Há cinco dias não tenho feito outra coisa senão entrar e sair de hospital. É que meu pai levou um tombo em casa e foi atendido no setor de emergência de uma clínica. Devido à idade avançada, foi internado no Centro de Tratamento Intensivo, sob observação médica nas primeiras 24 horas.

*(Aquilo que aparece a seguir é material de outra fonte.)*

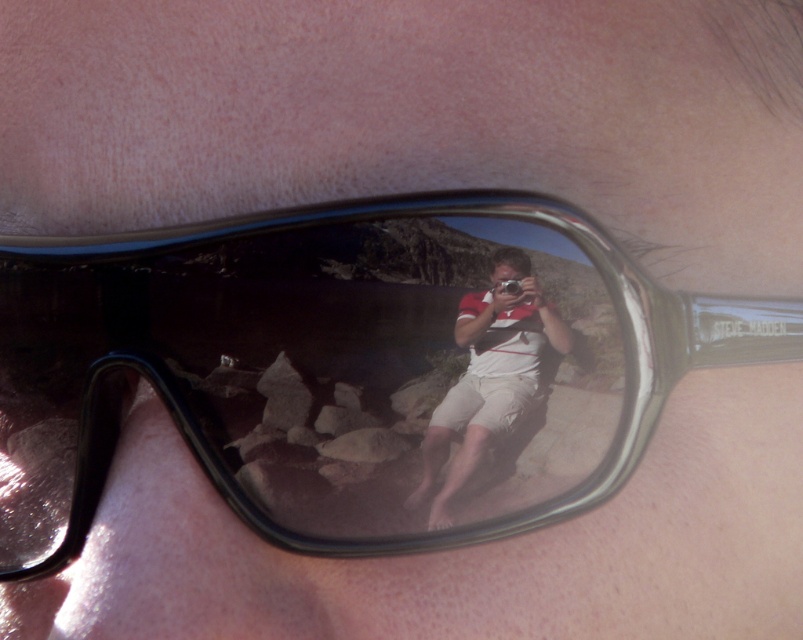 How distant is black plastic goggles at center from matte white shorts at center?

They are 3.12 inches apart.

Which is above, black plastic goggles at center or matte white shorts at center?

black plastic goggles at center is higher up.

The width and height of the screenshot is (803, 640). Find the location of `black plastic goggles at center`. black plastic goggles at center is located at coordinates (353, 369).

Ambiente de CTI é quase sempre surreal, com aquele exército de enfermeiros, médicos e faxineiros marchando resolutos para baixo e para cima por entre os leitos, enquanto pacientes e acompanhantes buscam, humildes e ansiosos, um sinal qualquer que lhes devolva um pouco da sensação de normalidade.
Pois esta semana eu estava eu ali dentro do CTI pensando nessas coisas, lastimando minha falta de sorte, quando uma visão inesperada me atraiu como um raio de luz: indiferente à movimentação na área, ali à frente estava um casal de cabelos grisalhos, namorando-se ternamente com os olhos, sem dizer palavra.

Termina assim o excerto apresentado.